The installer just showed up with my 922. And it's his first. And he hasn't had any training. And he didn't have the OTA module because he or who ever either didn't read the complete work order or didn't understand. In fact, I had to point it out to him that it was on the work order. And he's a Dish employee in a Dish truck with a Dish shirt on. So, if you hear some loud ugly words from northeast Kingwood, TX you'll know what's causing it. Nice guy though. At least they tossed in the OTA when I called yesterday.

Gonna be a fun Saturday morning.  And yes, I said I wasn't interested in the 922. But I got interested so there.


----------



## phrelin (Jan 18, 2007)

olguy said:


> The installer just showed up with my 922. And it's his first. And he hasn't had any training. And he didn't have the OTA module because he or who ever either didn't read the complete work order or didn't understand. In fact, I had to point it out to him that it was on the work order. And he's a Dish employee in a Dish truck with a Dish shirt on. So, if you hear some loud ugly words from northeast Kingwood, TX you'll know what's causing it. Nice guy though. At least they tossed in the OTA when I called yesterday.
> 
> Gonna be a fun Saturday morning.  And yes, I said I wasn't interested in the 922. But I got interested so there.


Let's see. "What's a network...."


----------



## olguy (Jan 9, 2006)

phrelin said:


> Let's see. "What's a network...."


The only problem we had was connecting using my Netgear Powerline/ethernet adapters. The tech plugged in the Slinglink adapter and the 922 connected almost immediately.
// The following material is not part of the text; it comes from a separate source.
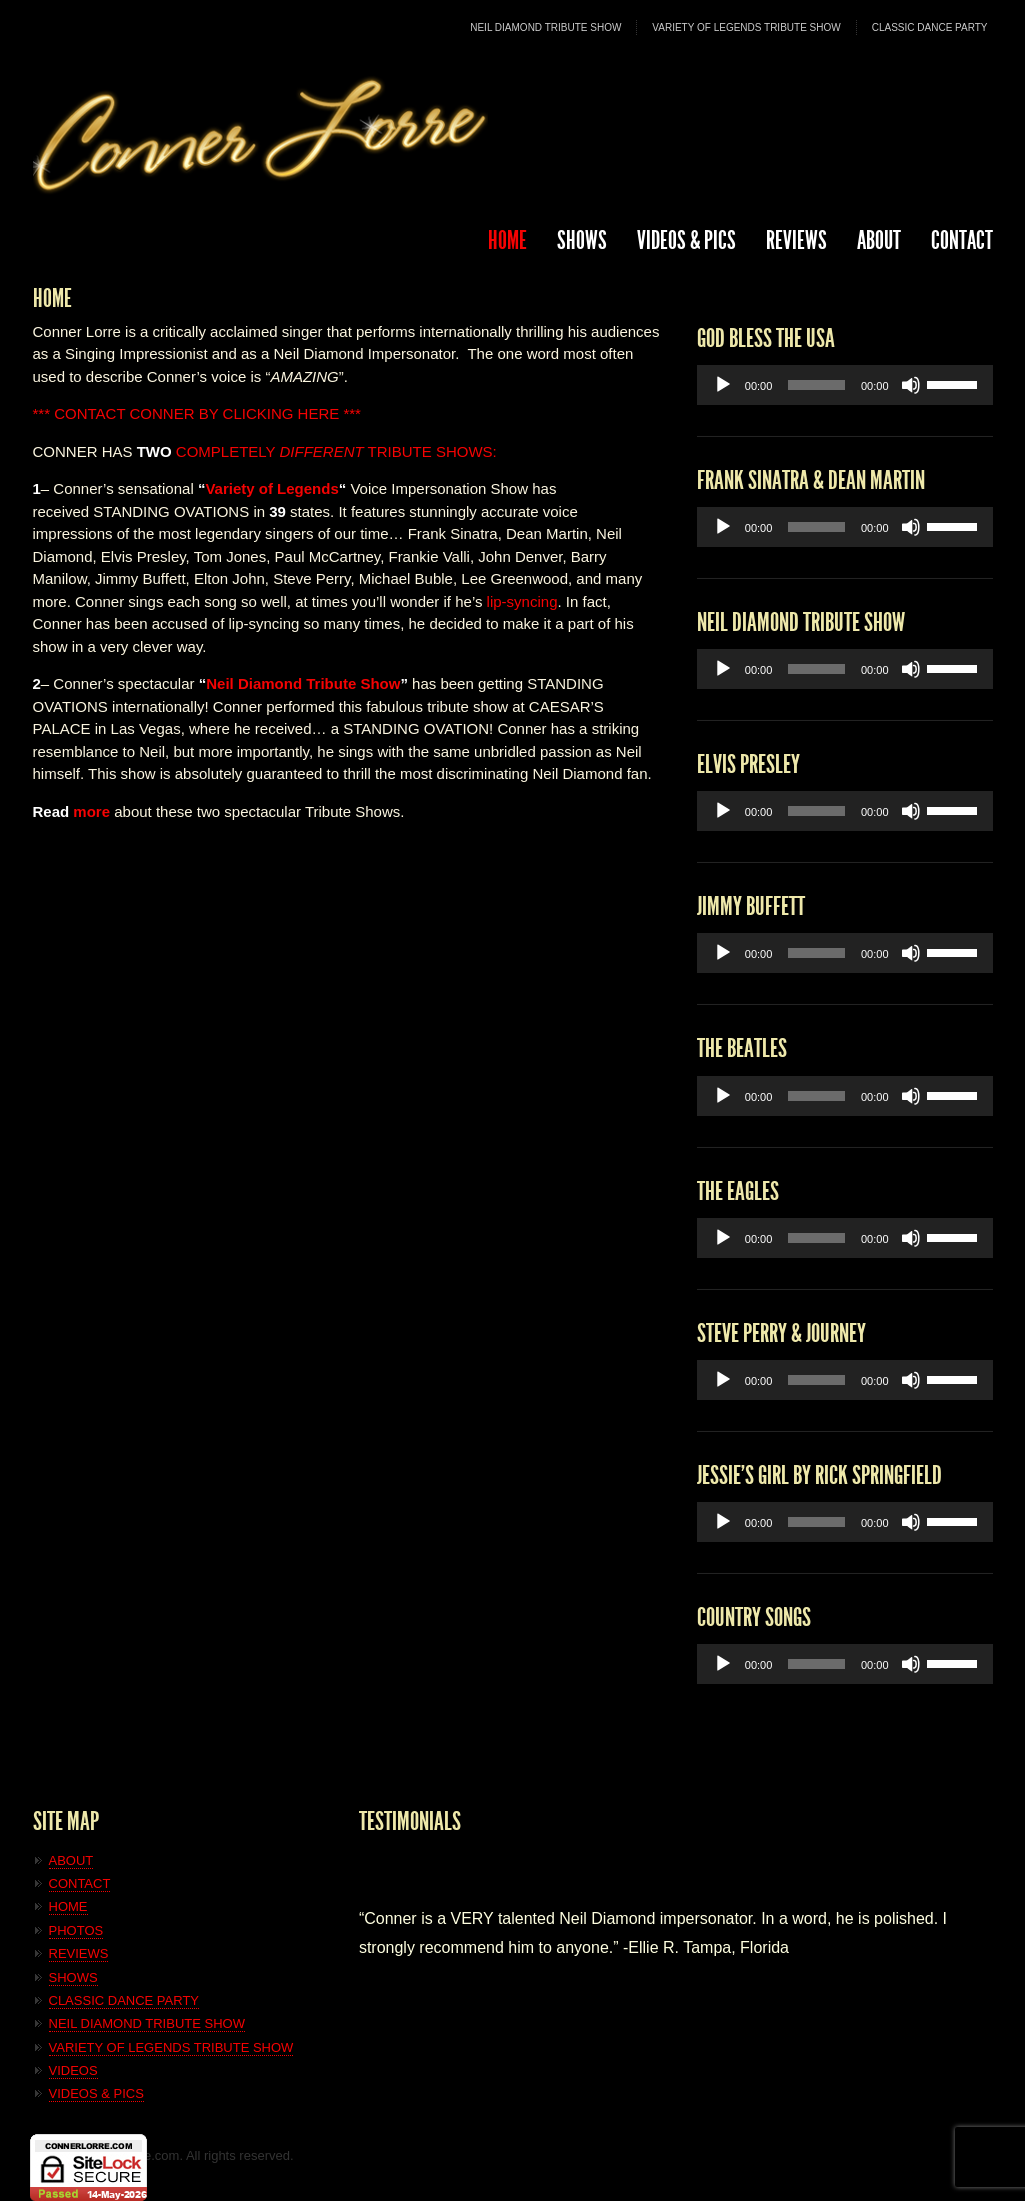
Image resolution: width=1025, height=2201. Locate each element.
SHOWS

Here it is about 3 hours after the install began and I'm slingin' to my computer. Now I need to set up my lap top to take out on the patio 

Need to get a Slingcatcher for a couple of other TVs.

Phrelin my friend, you gotta get one


----------



## 356B (Oct 11, 2008)

olguy said:


> The only problem we had was connecting using my Netgear Powerline/ethernet adapters. The tech plugged in the Slinglink adapter and the 922 connected almost immediately. Need to get a Slingcatcher for a couple of other TVs.


Is Dish going to offer the Slingcatcher at some point? or will we have to shell out another couple hundred bucks for another add-on......? :sure:

They do advertise the sling as TV everywhere.....
By the way glad it went well, mine did too.


----------



## phrelin (Jan 18, 2007)

olguy said:


> The only problem we had was connecting using my Netgear Powerline/ethernet adapters. The tech plugged in the Slinglink adapter and the 922 connected almost immediately.
> 
> Here it is about 3 hours after the install began and I'm slingin' to my computer. Now I need to set up my lap top to take out on the patio
> 
> ...


I have a Slingbox PRO HD on my 722 and love it. At some point I may move it to my 612 and get a 922. But right now both the 722 and 612 work, so I'm reluctant to take on the 922's DVR issues.

I think the whole Sling concept will be absolutely perfect for our home needs once they get the App for our iPad (the iPhone App works, but I want the sharpest quality).

We did try it away from home in Sacramento, but the hotel's wired and wifi connection was too slow to get decent quality. OK to keep current with "The Daily Show."


----------